Greetings to you in the mist of the unknown.  Grace and peace to you in the name of Jesus, in this time of high anxiety and fear.  We see how hard you are working to adapt to this new reality, and we are grateful.

There’s no way around it, this pandemic is going to be a real strain on all of our churches.  Those congregations that have resources will have a different future than those with fewer resources. This is the moment to work together. We will find out whether we are indeed One Church,  One Body, and One in Jesus Christ that we proclaim. 

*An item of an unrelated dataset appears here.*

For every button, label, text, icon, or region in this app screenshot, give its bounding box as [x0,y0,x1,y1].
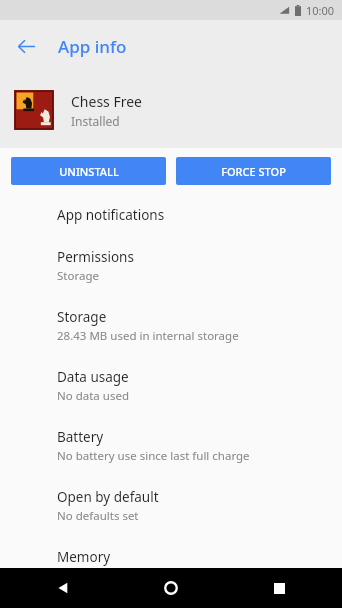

We believe that there are resources to share for us all, and so we have gathered resources to help, at this moment.  Please let us know what else you need!

·   We are coordinating.  We’re convening the heads of regional denominational bodies weekly.  We are working with the state and Boston governments on responses.  We are hoping that you will join us to share your wisdom and struggle in open office hours.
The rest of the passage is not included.